* Problem to work on
Return each line of the listing in which the word "that" appears.

[Opening The records section]

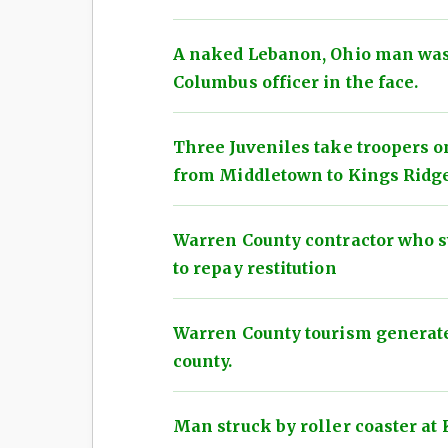
A naked Lebanon, Ohio man was
Columbus officer in the face.
Three Juveniles take troopers o
from Middletown to Kings Ridg
Warren County contractor who s
to repay restitution
Warren County tourism generated
county.
Man struck by roller coaster at 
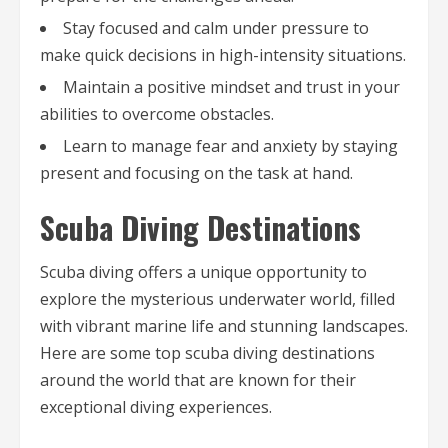
Stay focused and calm under pressure to
make quick decisions in high-intensity situations.
Maintain a positive mindset and trust in your
abilities to overcome obstacles.
Learn to manage fear and anxiety by staying
present and focusing on the task at hand.
Scuba Diving Destinations
Scuba diving offers a unique opportunity to
explore the mysterious underwater world, filled
with vibrant marine life and stunning landscapes.
Here are some top scuba diving destinations
around the world that are known for their
exceptional diving experiences.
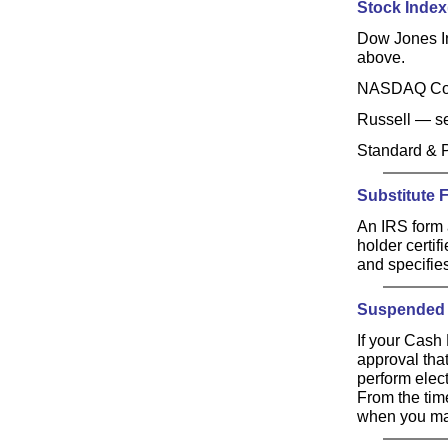
Stock Index(
Dow Jones I
above.
NASDAQ Co
Russell — 
Standard & 
Substitute 
An IRS form 
holder certif
and specifie
Suspended 
If your Cash
approval that
perform elect
From the time
when you mad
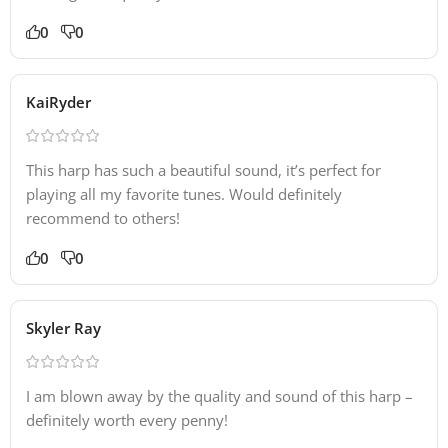
0
0
KaiRyder
This harp has such a beautiful sound, it’s perfect for
playing all my favorite tunes. Would definitely
recommend to others!
0
0
Skyler Ray
I am blown away by the quality and sound of this harp –
definitely worth every penny!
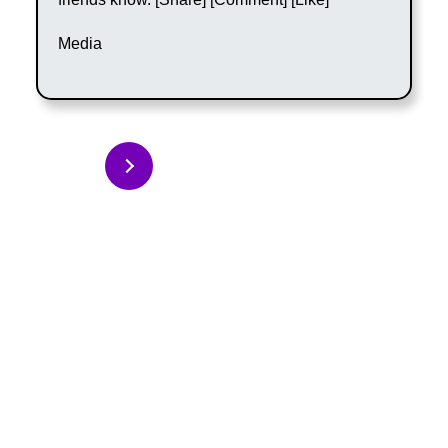
Media
Back to Articles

[Closing The records section]

* Solution below
around the world that are known for their
approval that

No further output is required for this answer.